Iago muses on the mutability of Othello and, by extension, all men: “The food that to him now is as luscious as locusts, shall be to him shortly as bitter as coloquintida.” In his 1826 essay “On the Pleasure of Hating,” William Hazlitt weaves this beautiful sentence into his prose. Listen to the slowly building crescendo:

“Does the love of virtue denote any wish to discover or amend our own faults? No, but it atones for an obstinate adherence to our own vices by the most virulent intolerance to human frailties. This principle is of a most universal application. It extends to good as well as evil: if it makes us hate folly, it makes us no less dissatisfied with distinguished merit. If it inclines us to resent the wrongs of others, it impels us to be as impatient of their prosperity. We revenge injuries: we repay benefits with ingratitude. Even our strongest partialities and likings soon take this turn. `That which was luscious as locusts, anon becomes bitter as coloquintida;’ and love and friendship melt in their own fires. We hate old friends: we hate old books: we hate old opinions; and at last we come to hate ourselves.”

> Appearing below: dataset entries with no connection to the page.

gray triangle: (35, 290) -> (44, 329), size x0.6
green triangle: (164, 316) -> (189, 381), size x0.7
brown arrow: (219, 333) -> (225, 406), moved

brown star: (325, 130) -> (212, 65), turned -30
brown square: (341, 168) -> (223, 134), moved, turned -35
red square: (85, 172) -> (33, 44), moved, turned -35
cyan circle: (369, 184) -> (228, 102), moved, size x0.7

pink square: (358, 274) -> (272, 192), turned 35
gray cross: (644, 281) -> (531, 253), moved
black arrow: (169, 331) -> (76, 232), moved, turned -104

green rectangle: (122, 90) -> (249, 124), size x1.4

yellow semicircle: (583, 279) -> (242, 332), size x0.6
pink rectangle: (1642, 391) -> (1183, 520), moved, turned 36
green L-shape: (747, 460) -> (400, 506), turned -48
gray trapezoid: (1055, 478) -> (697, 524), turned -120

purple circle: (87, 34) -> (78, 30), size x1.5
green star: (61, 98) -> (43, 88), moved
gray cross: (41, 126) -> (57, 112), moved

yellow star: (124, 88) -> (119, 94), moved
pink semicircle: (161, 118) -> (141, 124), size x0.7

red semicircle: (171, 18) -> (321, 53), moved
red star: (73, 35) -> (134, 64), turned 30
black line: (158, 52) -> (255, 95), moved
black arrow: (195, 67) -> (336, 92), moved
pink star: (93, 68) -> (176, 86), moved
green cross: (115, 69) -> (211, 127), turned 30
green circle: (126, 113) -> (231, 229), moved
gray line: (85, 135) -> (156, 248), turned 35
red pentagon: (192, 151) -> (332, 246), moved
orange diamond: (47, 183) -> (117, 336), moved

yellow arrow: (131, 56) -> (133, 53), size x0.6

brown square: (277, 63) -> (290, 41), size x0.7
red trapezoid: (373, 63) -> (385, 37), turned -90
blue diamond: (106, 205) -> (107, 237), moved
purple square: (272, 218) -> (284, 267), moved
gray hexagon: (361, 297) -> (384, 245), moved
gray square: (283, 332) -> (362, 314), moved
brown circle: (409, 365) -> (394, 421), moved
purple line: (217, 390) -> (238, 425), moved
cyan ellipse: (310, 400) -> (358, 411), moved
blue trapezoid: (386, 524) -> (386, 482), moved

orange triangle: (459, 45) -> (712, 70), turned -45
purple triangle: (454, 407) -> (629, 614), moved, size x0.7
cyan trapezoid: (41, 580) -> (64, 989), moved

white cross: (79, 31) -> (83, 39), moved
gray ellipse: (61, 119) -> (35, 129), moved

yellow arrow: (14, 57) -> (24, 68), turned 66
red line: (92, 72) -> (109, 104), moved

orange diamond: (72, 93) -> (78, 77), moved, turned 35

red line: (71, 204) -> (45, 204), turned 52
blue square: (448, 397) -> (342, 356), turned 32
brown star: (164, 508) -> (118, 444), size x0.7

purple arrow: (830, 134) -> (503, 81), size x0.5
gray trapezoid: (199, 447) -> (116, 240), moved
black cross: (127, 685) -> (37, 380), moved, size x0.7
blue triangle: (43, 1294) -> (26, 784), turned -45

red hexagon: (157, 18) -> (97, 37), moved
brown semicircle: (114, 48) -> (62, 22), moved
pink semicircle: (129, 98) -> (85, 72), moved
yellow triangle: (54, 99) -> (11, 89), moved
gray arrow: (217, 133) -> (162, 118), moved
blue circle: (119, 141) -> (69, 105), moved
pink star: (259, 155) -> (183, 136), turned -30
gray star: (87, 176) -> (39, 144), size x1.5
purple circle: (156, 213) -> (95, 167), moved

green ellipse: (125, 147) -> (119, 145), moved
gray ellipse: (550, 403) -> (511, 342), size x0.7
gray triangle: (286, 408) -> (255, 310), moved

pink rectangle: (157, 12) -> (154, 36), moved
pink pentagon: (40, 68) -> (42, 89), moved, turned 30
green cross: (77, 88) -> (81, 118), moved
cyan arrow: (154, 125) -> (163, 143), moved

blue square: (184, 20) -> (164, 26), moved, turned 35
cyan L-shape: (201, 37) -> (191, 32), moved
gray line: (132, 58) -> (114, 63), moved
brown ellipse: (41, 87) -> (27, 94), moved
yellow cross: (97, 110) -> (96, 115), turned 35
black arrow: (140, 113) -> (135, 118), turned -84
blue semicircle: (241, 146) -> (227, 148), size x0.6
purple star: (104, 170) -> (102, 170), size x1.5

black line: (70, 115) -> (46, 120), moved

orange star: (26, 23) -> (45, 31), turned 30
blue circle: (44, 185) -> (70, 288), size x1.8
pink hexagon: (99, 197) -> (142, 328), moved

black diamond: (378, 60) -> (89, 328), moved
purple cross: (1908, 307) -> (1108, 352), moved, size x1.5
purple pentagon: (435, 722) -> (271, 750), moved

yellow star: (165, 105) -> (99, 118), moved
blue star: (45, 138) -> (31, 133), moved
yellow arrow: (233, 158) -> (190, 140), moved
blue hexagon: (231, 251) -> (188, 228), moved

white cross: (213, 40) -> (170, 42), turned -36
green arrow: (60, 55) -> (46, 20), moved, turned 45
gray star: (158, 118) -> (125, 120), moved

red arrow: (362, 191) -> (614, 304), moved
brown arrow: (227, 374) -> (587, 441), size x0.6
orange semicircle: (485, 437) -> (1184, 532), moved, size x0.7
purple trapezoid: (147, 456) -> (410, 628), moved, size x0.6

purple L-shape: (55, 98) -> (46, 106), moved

Hazlitt speaks as an insider, not theoretically, and had much practical experience with hating and inconstancy. Former enthusiasms turn overnight as “bitter as coloquintida.”  In a letter to Benjamin Robert Haydon written in 1818, John Keats describes Hazlitt as “your only good damner, and if ever I am damn’d—damn me if I shouldn’t like him to damn me.” Few haters have written so well, but Hazlitt was never merely a hater, and his hating was never ideological or aimed at such groups as Jews, blacks or the Irish. With him it was a matter of temperament and often fueled, as is still the case today, by politics. Like most writers, Hazlitt was a political naïf who generated more heat than light. “On the Pleasure of Hating” might be read as a case of unwitting, unrecognized autobiography.

I thought of Hazlitt’s great essay when reading “The Problem with Hate Speech” by the Canadian poet and polemicist David Solway. I once asked the late David Myers what he thought of Solway’s work, and David described it as “fulsome,” without further elaboration. Solway gets a little overheated but his thinking is usually clear and his prose, when resisting stridency, is forceful and tart. Like Hazlitt, Solway accepts hate as a basic component of our human nature. Hate in the abstract is not essentially evil. Not to hate pedophilia and Nazism is to be morally stunted. Everyone hates on occasion. Solway writes: 

“The feeling of hatred is a human attribute as basic as love; it is an emotion that cannot be vaporized out of existence, and which the human mind can subtly manipulate to pass off as a form of love, in the way that an Inquisitor could burn a human being at the stake into order to cauterize his soul for his own eternal benefit. But neither hate nor love nor their various mutations are reified entities; they are ingrained constituents of the human psyche. One can introspect and adjust, but one cannot abolish.”

The most precious of all freedoms is the freedom to be left alone. The Inquisitors of “hate speech,” moralizing busybodies, live a contradiction they will never recognize. As Solway puts it: “Those who seek to criminalize `hate speech’ obviously hate those whom they wish to fine, imprison or destroy.”